In this scenario, the presence of T. barretti suggests oscillations in the water table, creating colonization windows that alternated between aquatic and terrestrial environments. These conditions allowed bioturbation by insects or worm-like invertebrates54,55. However, the absence of rhizoliths, paleosols, and mud cracks indicates very short periods of substrate exposure and the persistence of wet conditions45. Consequently, the occurrence of Taenidium isp. in this suite likely reflects opportunistic colonization events, potentially controlled by climate seasonality.
The Scalichnus suite
This suite encompasses a dense (BS 5–6) occurrence of Scalichnus isp. in facies successions 2 and 3, with subordinate presence of Lockeia isp. Large populations of infaunal bivalves colonized the top of the sand bars in active channels, cross-cutting the primary sedimentary fabric. The monotypic nature of bilvave burrows and the dominance of Scalichnus in this suite possibly result from increased sedimentation rates and/or the frequency of river discharges during the deposition of facies successions 2 and 3, which limited substrate colonization by other organisms. The presence of Scalichnus isp. variants representing escape burrows further support the dominance of higher sedimentation rates compared to facies succession 1. Bioturbated deposits in active fluvial channels often exhibit monospecific suites, predominantly composed of dwelling traces left by suspension feeders56.
Discussion
Tracemaker and paleogeographic context
Trace fossils often provide critical insights not revealed by body fossil or in their absence, as seen in the Exu Formation deposits7,56. To date, the ichnofabric reported here represents the first documented evidence of ancient life in these beds. This is also the first record of Scalichnus in freshwater settings, as previous occurrences are exclusively associated with marine paleoenvironments14,15,16,17,37,38,57. Although the exact taxonomic affinity of the bivalve group responsible for these traces remains uncertain, unionid bivalves would be the most likely because they are the most common burrowing freshwater mollusks since the Devonian58. Nevertheless, the burrows described here exhibit longer siphons like observed in marine and coastal settings than those observed in extant unionid bivalves, raising questions about their producer, and the possibility of marine influence in the deposition of the Exu Formation. However, the paleogeographic context of the Araripe Basin through the Albian–Cenomanian rules out any influence of the sea during the Exu Formation.

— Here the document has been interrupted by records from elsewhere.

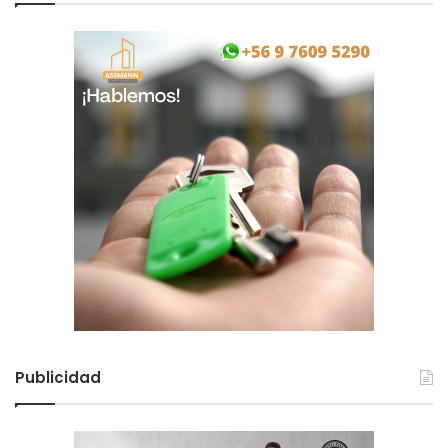
Publicidad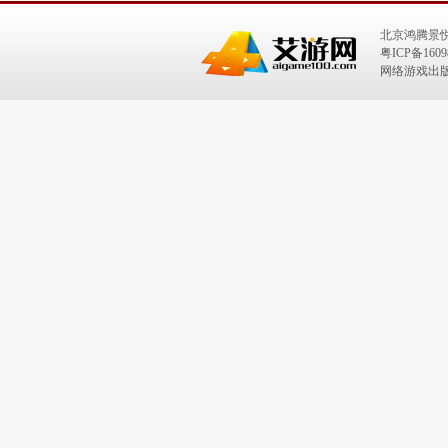
北京鸿腾景
粤ICP备1609
网络游戏出版号：I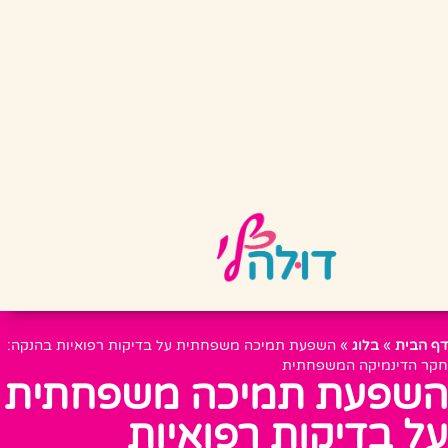
דף הבית
»
בלוג
»
השפעת תמיכה משפחתית על בדיקות רפואיות בהנקה:
חקר הדינמיקה המשפחתית
השפעת תמיכה משפחתית
על בדיקות רפואיות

The studied outcrop containing Scalichnus encompasses the well-documented fluvial facies of the Exu Formation which are associated with a large distributive fluvial system under semi-arid conditions without any evidence of marine influence19,20,21,25,27,59. The fluvial paleocurrent trends of the Exu Formation deposits are also well established, showing a predominant westward depositional dip toward the Parnaíba Basin (Fig. 1A), likely influenced by regional uplift processes in the eastern Borborema Province during the Albian19,20,60,61. The sedimentary data from this work also confirm that the facies and successions of the Exu Formation were deposited in a high energy fluvial system with bedload-dominated sediment transport and characterized by unconfined channels at the western side of the basin62,63,64,65,66. Fining-upward trends, low-angle crossbedding, and parallel stratification reflect multiple flood events that transported sandbars, driven by transient flow energy associated with seasonal variations35. No evidence of marine incursions or marine-influenced processes is observed in these beds.
Marine incursions into the Araripe Basin occurred during the Aptian–Albian and had ceased following the deposition of the Romualdo Formation (transgressive and regressive cycles, Fig. 1A), which has been extensively studied due to its rich fossil record30,67,68,69,70,71,72,73. Following the deposition of the Romualdo Formation, continental conditions became established in the Araripe Basin, as evidenced by fluvial deposits and paleosols within the overlying Araripina Formation27.
Paleogeographic reconstructions indicate that during deposition of the Exu Formation, the paleo-São Francisco River estuary was positioned ~ 735 km northwest in coastline along the equatorial margin, maintaining significant distance from marine influence. This is corroborated by the fluvial-marine deposits recorded in the Alcântara Formation (Albian–Cenomanian, Grajaú Basin), which comprises a distinct depositional system tract showing tidal channels, lagoon and shallow marine deposits74,75.
Regarding the inference that the trace maker was a unionid bivalve, two key questions arise. First, the presence of elongated siphons in the described Scalichnus is typically associated with marine bivalves, rather than freshwater forms. However, as previously established, there is no evidence of marine influence in the Exu Formation, suggesting that the burrows were produced by a freshwater bivalve. Based on the findings of this study, the most parsimonious interpretation is that the tracemaker of the described Scalichnus was a freshwater bivalve. Therefore, accordingly, the ichnofauna of the Exu Formation may be interpreted as a freshwater bivalve-dominated endobenthic ichnocoenosis (comprising Scalichnus isp. and Lockeia isp.), with occasional arthropod traces (Taenidium barretti) occurring in facies succession 1, likely associated with shallower water conditions and substrate dewatering.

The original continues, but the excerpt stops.